Keir Starmer has resigned, and the man who spent a decade building power in Manchester is now the overwhelming favourite to run Britain
Keir Starmer announced his resignation as Prime Minister on Monday, ending nearly two years in office that began with a landslide and ended under sustained pressure from his own party.
Starmer had vowed to fight any leadership challenge, but his position became untenable after Andy Burnham, the mayor of Greater Manchester, won a parliamentary by-election in Makerfield with a decisive share of the vote, clearing the last procedural hurdle to a leadership bid. Nominations open on July 9, and unless a serious rival emerges to contest him, Burnham could be inside 10 Downing Street within weeks.
Who is Andy Burnham?
Burnham, 56, is not a new face. Born in Aintree and raised in Culcheth, the son of a telephone engineer and a receptionist, he studied English at Cambridge before working his way up through Labour’s machinery, first as a researcher, then as an MP for Leigh from 2001. He held three Cabinet posts under Tony Blair and Gordon Brown, including Health Secretary, and ran for the Labour leadership twice, in 2010 and 2015, losing both times. Rather than fade into the backbenches, he left Westminster altogether in 2017 to become the first directly elected Mayor of Greater Manchester, a job most Westminster insiders considered a step down. It turned out to be the making of him.
As mayor, Burnham brought Manchester’s buses and trams under public control through the Bee Network, capped fares, launched a homelessness scheme called A Bed Every Night, and pushed through the Hillsborough Independent Panel that exonerated 97 Liverpool fans. He earned the nickname “King of the North” during the pandemic, when he publicly clashed with Boris Johnson’s government over what he called London-centric lockdown funding. The title stuck, equal parts compliment and warning about his ambition.

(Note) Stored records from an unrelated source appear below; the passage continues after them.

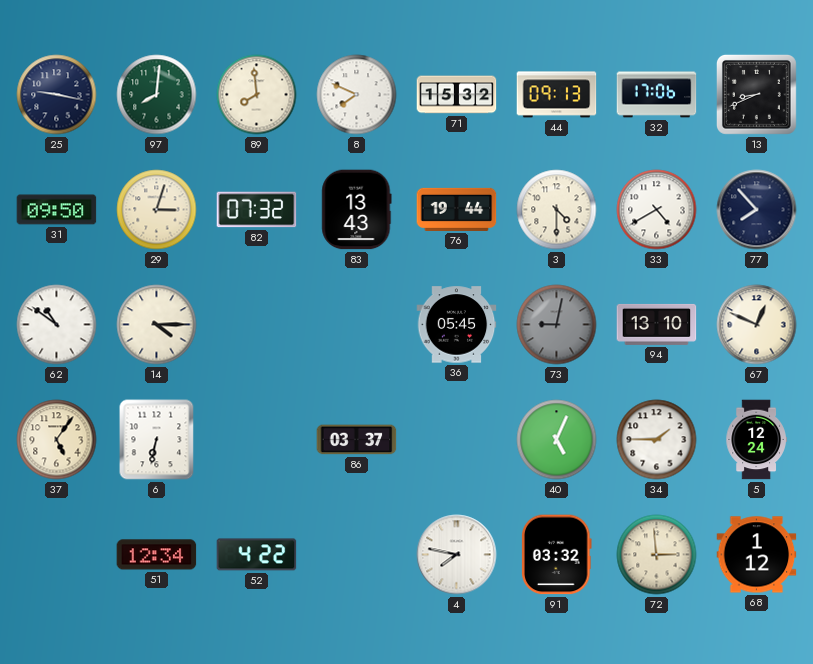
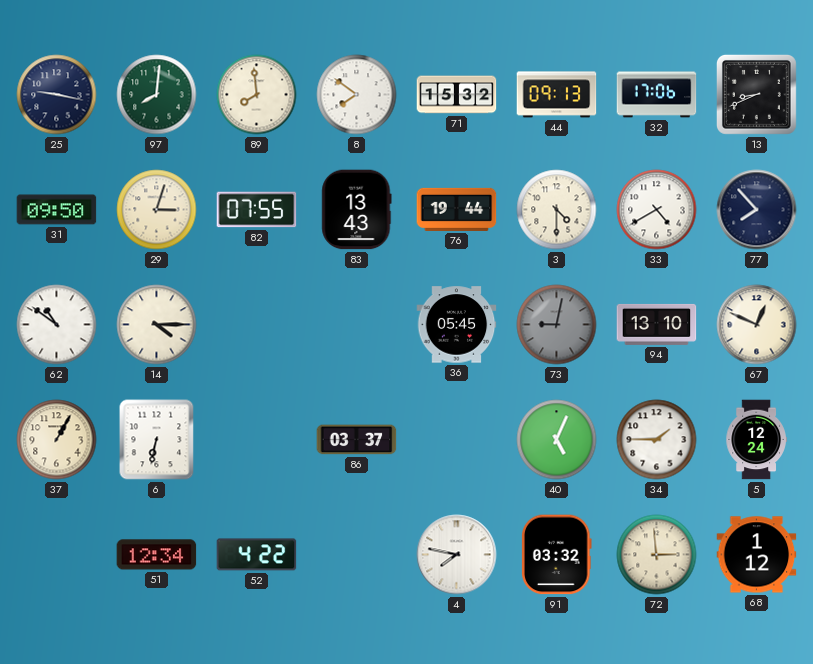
8: 7:49 -> 7:51
82: 07:32 -> 07:55
37: 5:06 -> 1:05
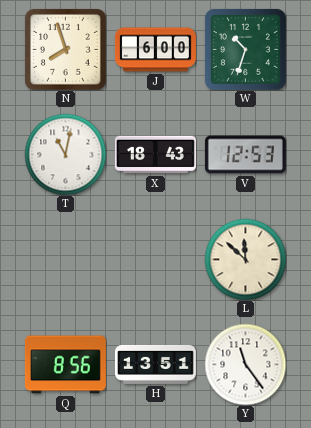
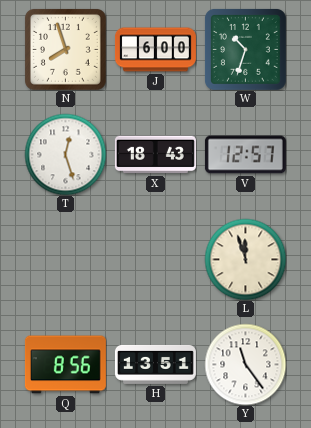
T: 11:02 -> 12:27
V: 12:53 -> 12:57
L: 11:52 -> 11:57
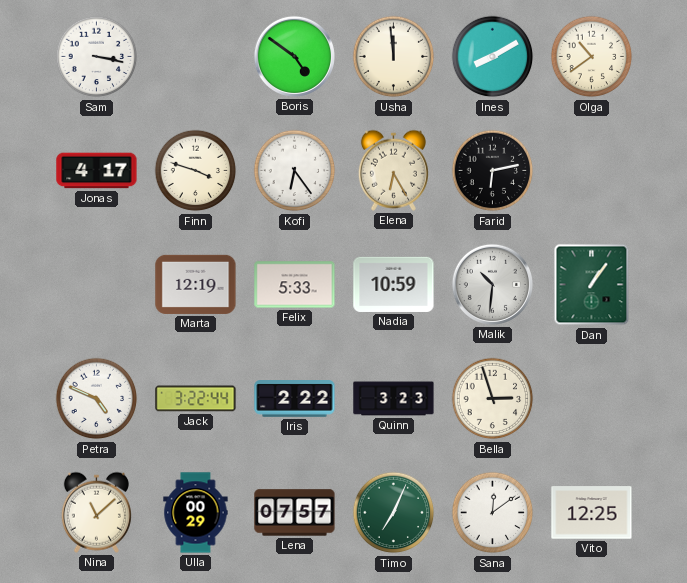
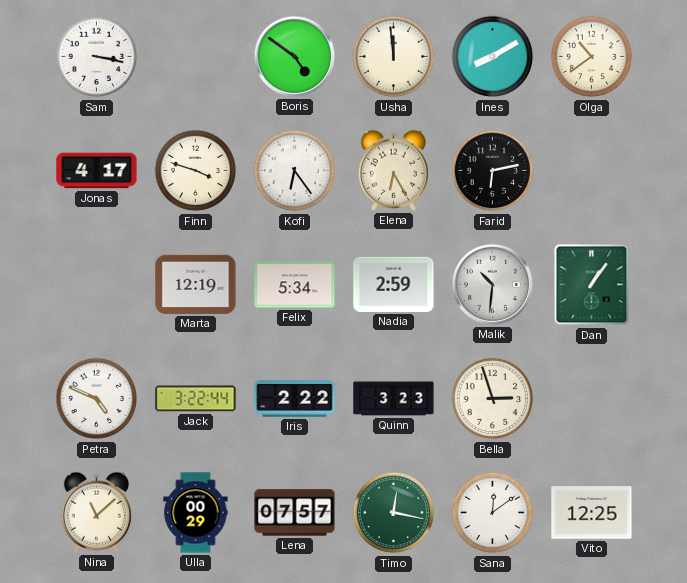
Felix: 5:33 -> 5:34
Nadia: 10:59 -> 2:59
Timo: 7:04 -> 12:17
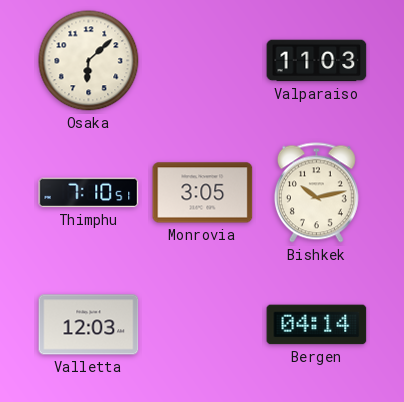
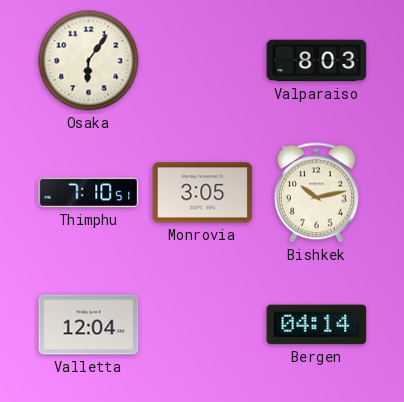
Osaka: 6:08 -> 6:06
Valparaiso: 11:03 -> 8:03
Valletta: 12:03 -> 12:04
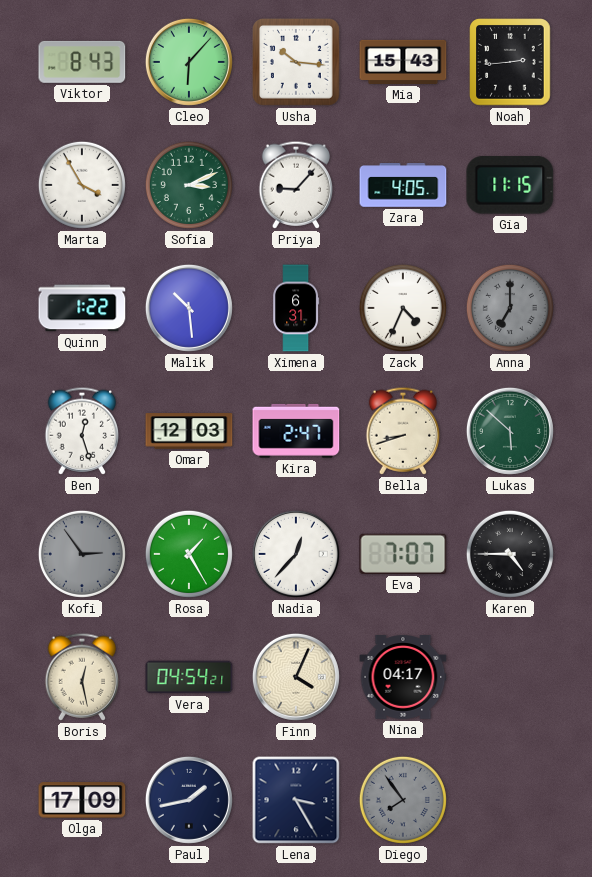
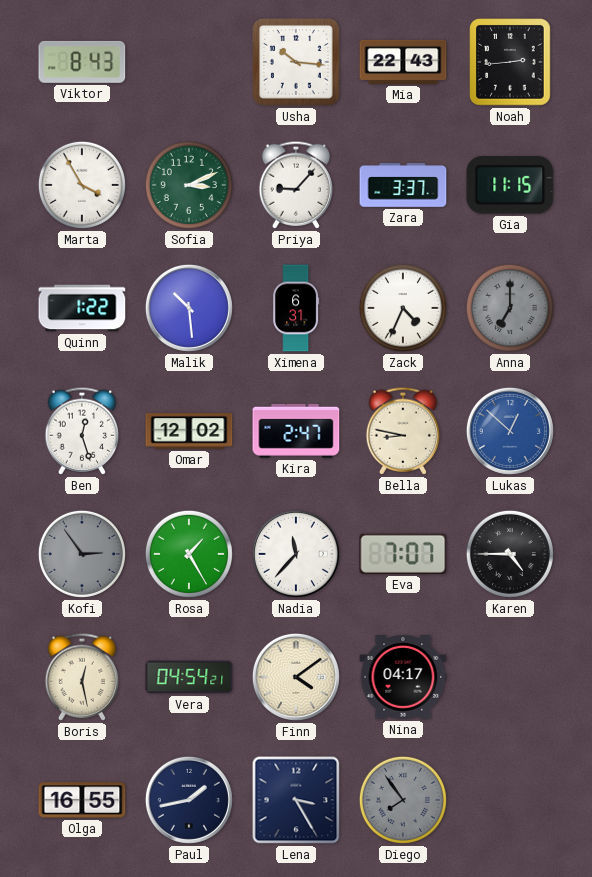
Cleo: 6:07 -> none
Mia: 15:43 -> 22:43
Zara: 4:05 -> 3:37
Omar: 12:03 -> 12:02
Bella: 8:42 -> 8:47
Lukas: 5:52 -> 12:52
Lukas dial: green -> blue
Nadia: 12:37 -> 11:37
Finn: 4:04 -> 4:09
Olga: 17:09 -> 16:55
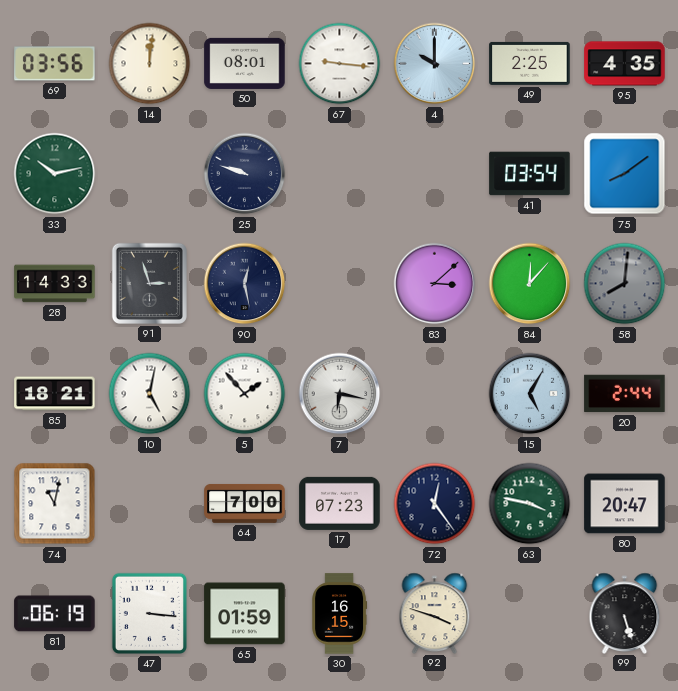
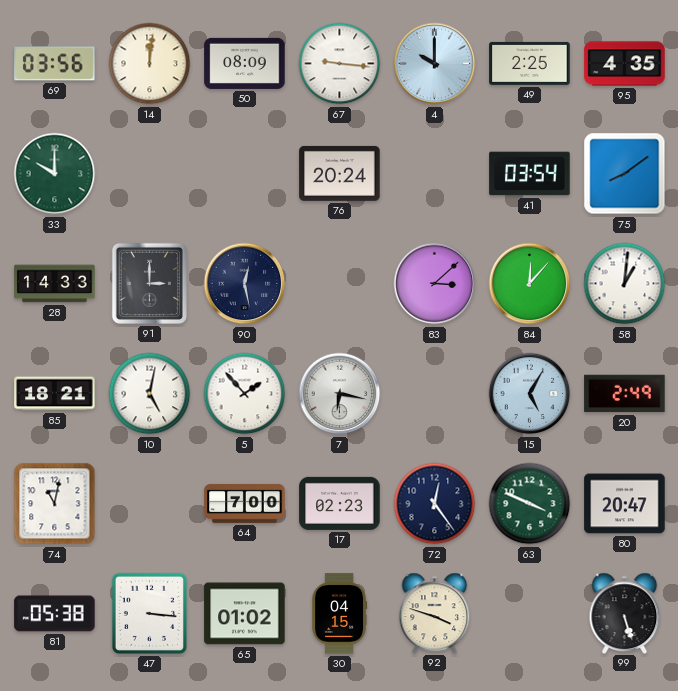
50: 08:01 -> 08:09
33: 10:13 -> 10:00
25: 9:48 -> none
76: none -> 20:24
91: 2:57 -> 3:00
58: 8:01 -> 1:01
58 dial: grey -> white
20: 2:44 -> 2:49
17: 07:23 -> 02:23
63: 3:47 -> 3:49
81: 06:19 -> 05:38
65: 01:59 -> 01:02
30: 16:15 -> 04:15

‘Manchesterism’ to the fore
That record now underpins what he calls “Manchesterism,” a vision built on pulling power and money out of London and into Britain’s regions. He describes his economic approach as “business-friendly socialism”: greater state involvement in housing, transport and utilities, without committing to full nationalisation. He has promised to stay within existing fiscal rules and Labour’s pledge not to raise taxes on working people, while protecting the pensions triple lock, a combination critics say leaves little room to fund his ambitions. He has also tried to reassure markets after unsettling investors last year with comments about Britain being “in hock to the bond markets,” insisting since that he was misunderstood.
Politically, Burnham sits to the left of Starmer, campaigned to remain in the EU, and has said he would like Britain to rejoin in his lifetime, though he insists that is not a current priority. He backs some of the government’s tougher immigration measures while pushing to let asylum seekers stuck in the system work. Supporters call him one of Labour’s most natural communicators, comfortable in jeans and trainers, equally at home talking football, DJing 1990s tracks, or taking on a Prime Minister. Detractors call his politics short on detail and warn that running a country of 70 million bears little resemblance to running a city region of 3 million.
Whether Manchesterism can survive contact with Westminster and the bond markets is the question that will define his premiership before it has even begun.